E-Regulator: Uddin v General Medical Council [2012] QBD (Admin)

1 March 2012

CASE COMMENTARY

A fitness to practise panel of the General Medical Council (GMC) were entitled to take into account findings it had made at the impairment stage of a fitness to practise hearing when considering the issue of sanction. 

The appellant, Dr Uddin, appealed against a decision of a fitness to practise panel of the GMC removing him from the medical register. It was alleged that while employed as a Trainee General Practitioner, Dr Uddin had falsified entries in his electronic assessment portfolio (including forged references) that he did not inform his course directors of the extent of his falsifications and that he had acted dishonestly.

The panel found that Dr Uddin’s actions in falsifying his portfolio were done to achieve the GP qualification, that he had not apologised to the individuals whose references he had forged, that it could not be satisfied that his conduct was unlikely to be repeated and that his actions could have put patients' safety at risk. Dr Uddin’s fitness to practise was deemed impaired by reason of misconduct. When considering sanction, the panel relied on evidence provided in the impairment stage and determined that removal was appropriate.

Dr Uddin appealed on the basis that the Panel was wrong to determine the appropriate sanction based on the findings it made in its determination on impairment, arguing that this approach did not satisfy the three-stage process required by Protocol 1 Article 1 of the European Convention on Human Rights 1950.

The Court concluded that:

The panel's finding at the impairment and sanction stage was not unfair.
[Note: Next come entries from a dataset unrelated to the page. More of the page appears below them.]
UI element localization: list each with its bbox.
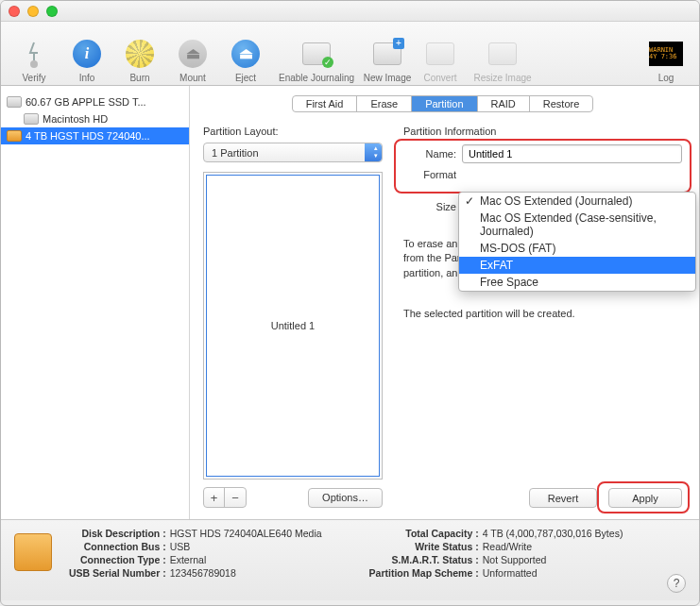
- name-field-label: Name:: [403, 148, 456, 160]
- sidebar-item-volume0[interactable]: Macintosh HD: [1, 110, 189, 127]
- smart-status-value: Not Supported: [483, 554, 623, 565]
- format-dropdown-menu: Mac OS Extended (Journaled) Mac OS Exten…: [458, 192, 696, 292]
- disk-icon: [7, 130, 22, 142]
- toolbar: Verify i Info Burn ⏏ Mount ⏏ Eject ✓ Ena…: [1, 22, 699, 86]
- partition-segment-label: Untitled 1: [271, 320, 315, 331]
- partition-layout-value: 1 Partition: [212, 147, 259, 159]
- total-capacity-value: 4 TB (4,000,787,030,016 Bytes): [483, 528, 623, 539]
- mount-label: Mount: [179, 73, 206, 83]
- verify-button[interactable]: Verify: [9, 28, 60, 83]
- journal-icon: ✓: [302, 42, 331, 65]
- partition-diagram-segment[interactable]: Untitled 1: [206, 175, 380, 477]
- partition-layout-select[interactable]: 1 Partition: [203, 143, 383, 162]
- log-label: Log: [658, 73, 674, 83]
- write-status-key: Write Status :: [369, 541, 479, 552]
- connection-type-key: Connection Type :: [69, 554, 166, 565]
- enable-journaling-label: Enable Journaling: [279, 73, 354, 83]
- partition-info-label: Partition Information: [403, 126, 682, 137]
- mount-button[interactable]: ⏏ Mount: [167, 28, 218, 83]
- partition-layout-label: Partition Layout:: [203, 126, 383, 137]
- help-text-created: The selected partition will be created.: [403, 307, 682, 321]
- format-field-label: Format: [403, 169, 456, 180]
- tab-partition[interactable]: Partition: [412, 96, 477, 111]
- eject-button[interactable]: ⏏ Eject: [220, 28, 271, 83]
- resize-image-button[interactable]: Resize Image: [468, 28, 538, 83]
- enable-journaling-button[interactable]: ✓ Enable Journaling: [273, 28, 360, 83]
- svg-point-0: [30, 60, 38, 68]
- resize-image-label: Resize Image: [473, 73, 531, 83]
- partition-diagram[interactable]: Untitled 1: [203, 172, 383, 480]
- tab-restore[interactable]: Restore: [530, 96, 593, 111]
- partition-map-value: Unformatted: [483, 567, 623, 579]
- tab-bar: First Aid Erase Partition RAID Restore: [292, 95, 594, 112]
- zoom-window-button[interactable]: [46, 6, 58, 17]
- resize-icon: [488, 42, 517, 65]
- burn-label: Burn: [129, 73, 149, 83]
- disk-info-footer: Disk Description : HGST HDS 724040ALE640…: [1, 519, 699, 600]
- format-option[interactable]: ExFAT: [459, 257, 695, 274]
- close-window-button[interactable]: [9, 6, 20, 17]
- write-status-value: Read/Write: [483, 541, 623, 552]
- disk-icon: [7, 96, 22, 108]
- connection-bus-value: USB: [170, 541, 322, 552]
- apply-button[interactable]: Apply: [608, 488, 682, 508]
- sidebar-item-label: Macintosh HD: [43, 113, 108, 125]
- size-field-label: Size: [403, 201, 456, 212]
- log-icon: WARNIN 4Y 7:36: [649, 42, 683, 66]
- info-label: Info: [79, 73, 95, 83]
- disk-icon: [14, 533, 52, 571]
- burn-button[interactable]: Burn: [114, 28, 165, 83]
- format-option[interactable]: Mac OS Extended (Case-sensitive, Journal…: [459, 210, 695, 240]
- new-image-icon: +: [373, 42, 401, 65]
- help-button[interactable]: ?: [667, 574, 686, 593]
- convert-button[interactable]: Convert: [415, 28, 466, 83]
- options-button[interactable]: Options…: [308, 488, 383, 508]
- add-partition-button[interactable]: +: [204, 488, 225, 507]
- sidebar-item-disk1[interactable]: 4 TB HGST HDS 724040...: [1, 127, 189, 144]
- format-option[interactable]: Free Space: [459, 274, 695, 291]
- minimize-window-button[interactable]: [27, 6, 39, 17]
- smart-status-key: S.M.A.R.T. Status :: [369, 554, 479, 565]
- tab-raid[interactable]: RAID: [478, 96, 530, 111]
- disk-description-value: HGST HDS 724040ALE640 Media: [170, 528, 322, 539]
- sidebar-item-label: 4 TB HGST HDS 724040...: [26, 130, 150, 142]
- new-image-button[interactable]: + New Image: [362, 28, 413, 83]
- format-option[interactable]: Mac OS Extended (Journaled): [459, 193, 695, 210]
- convert-label: Convert: [423, 73, 456, 83]
- burn-icon: [126, 40, 154, 68]
- usb-serial-value: 123456789018: [170, 567, 322, 579]
- tab-erase[interactable]: Erase: [357, 96, 412, 111]
- log-button[interactable]: WARNIN 4Y 7:36 Log: [640, 28, 691, 83]
- eject-label: Eject: [235, 73, 256, 83]
- remove-partition-button[interactable]: −: [225, 488, 246, 507]
- revert-button[interactable]: Revert: [529, 488, 597, 508]
- eject-icon: ⏏: [231, 40, 260, 68]
- format-option[interactable]: MS-DOS (FAT): [459, 240, 695, 257]
- tab-first-aid[interactable]: First Aid: [293, 96, 358, 111]
- partition-name-input[interactable]: [462, 144, 682, 163]
- new-image-label: New Image: [364, 73, 412, 83]
- connection-bus-key: Connection Bus :: [69, 541, 166, 552]
- info-button[interactable]: i Info: [61, 28, 112, 83]
- window-titlebar: [1, 1, 699, 22]
- mount-icon: ⏏: [179, 40, 207, 68]
- partition-map-key: Partition Map Scheme :: [369, 567, 479, 579]
- sidebar-item-label: 60.67 GB APPLE SSD T...: [26, 96, 146, 108]
- convert-icon: [426, 42, 454, 65]
- verify-label: Verify: [22, 73, 45, 83]
- disk-sidebar: 60.67 GB APPLE SSD T... Macintosh HD 4 T…: [1, 86, 190, 519]
- disk-icon: [24, 113, 39, 125]
- sidebar-item-disk0[interactable]: 60.67 GB APPLE SSD T...: [1, 93, 189, 110]
- info-icon: i: [73, 40, 101, 68]
- total-capacity-key: Total Capacity :: [369, 528, 479, 539]
- usb-serial-key: USB Serial Number :: [69, 567, 166, 579]
- disk-description-key: Disk Description :: [69, 528, 166, 539]
- connection-type-value: External: [170, 554, 322, 565]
Dr Uddin would have given the same evidence in relation to his insight at both stages and the fact that the Panel were unable to conclude that the dishonesty would not be repeated was exactly the kind of matter that the Panel were able to take into account when considering removal.
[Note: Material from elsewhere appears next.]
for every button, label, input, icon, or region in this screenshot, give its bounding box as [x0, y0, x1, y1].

The Panel had followed the three-stage process required by the European Convention on Human Rights.  It went through the available options sequentially on the basis that it was appropriate to impose the most lenient sanction, insofar as that was consistent with the purpose of imposing sanctions.
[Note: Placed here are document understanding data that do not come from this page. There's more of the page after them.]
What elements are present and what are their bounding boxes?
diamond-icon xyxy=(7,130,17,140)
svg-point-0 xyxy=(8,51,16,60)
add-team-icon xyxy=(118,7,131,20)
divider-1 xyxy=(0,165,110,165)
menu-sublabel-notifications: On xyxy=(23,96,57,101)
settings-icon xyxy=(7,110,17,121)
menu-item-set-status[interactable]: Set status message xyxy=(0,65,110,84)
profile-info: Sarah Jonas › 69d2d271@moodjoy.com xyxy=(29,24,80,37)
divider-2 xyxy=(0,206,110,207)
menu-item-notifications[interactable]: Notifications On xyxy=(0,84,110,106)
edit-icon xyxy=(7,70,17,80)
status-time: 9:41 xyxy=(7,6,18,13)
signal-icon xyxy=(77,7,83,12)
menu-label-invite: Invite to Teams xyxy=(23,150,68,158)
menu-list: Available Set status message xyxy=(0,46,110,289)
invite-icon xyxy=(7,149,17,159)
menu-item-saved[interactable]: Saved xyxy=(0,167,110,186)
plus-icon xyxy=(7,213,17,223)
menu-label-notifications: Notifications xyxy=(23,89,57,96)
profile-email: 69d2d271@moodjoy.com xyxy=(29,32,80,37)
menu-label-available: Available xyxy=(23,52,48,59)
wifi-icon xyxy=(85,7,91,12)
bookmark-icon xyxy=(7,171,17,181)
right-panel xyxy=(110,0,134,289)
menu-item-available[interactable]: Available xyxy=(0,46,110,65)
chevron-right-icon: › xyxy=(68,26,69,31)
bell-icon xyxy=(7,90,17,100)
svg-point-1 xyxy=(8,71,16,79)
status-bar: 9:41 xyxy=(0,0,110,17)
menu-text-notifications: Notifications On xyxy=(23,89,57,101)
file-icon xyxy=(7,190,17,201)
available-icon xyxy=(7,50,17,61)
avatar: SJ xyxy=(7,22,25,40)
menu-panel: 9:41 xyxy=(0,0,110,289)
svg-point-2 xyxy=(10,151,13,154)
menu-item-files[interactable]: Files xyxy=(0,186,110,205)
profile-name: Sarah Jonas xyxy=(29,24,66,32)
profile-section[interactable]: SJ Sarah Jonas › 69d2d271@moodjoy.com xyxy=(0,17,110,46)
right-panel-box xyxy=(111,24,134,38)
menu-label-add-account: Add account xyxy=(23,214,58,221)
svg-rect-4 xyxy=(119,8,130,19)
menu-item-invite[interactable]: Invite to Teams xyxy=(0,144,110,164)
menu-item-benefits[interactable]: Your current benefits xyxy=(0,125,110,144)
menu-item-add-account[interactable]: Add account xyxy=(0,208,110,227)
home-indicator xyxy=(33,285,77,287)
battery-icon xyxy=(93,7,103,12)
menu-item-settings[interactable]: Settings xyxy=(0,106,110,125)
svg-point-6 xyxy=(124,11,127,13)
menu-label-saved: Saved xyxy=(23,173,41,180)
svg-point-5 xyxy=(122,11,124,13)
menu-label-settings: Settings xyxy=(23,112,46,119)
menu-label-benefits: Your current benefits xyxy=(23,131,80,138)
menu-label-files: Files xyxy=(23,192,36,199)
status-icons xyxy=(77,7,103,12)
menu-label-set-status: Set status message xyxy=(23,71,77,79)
In the context of reviewing sanctions imposed by a fitness to practise panel, when reviewing the sanctions imposed by a fitness to practise panel, the prima facie position was that the court would defer to the views of the Panel, although the court was not bound by the Panel’s conclusion.

Whilst it is inevitable that three discrete stages are followed in fitness to practise proceedings, the Court have recognised that there are elements of the evidence, for example insight, which clearly are relevant at more than one stage.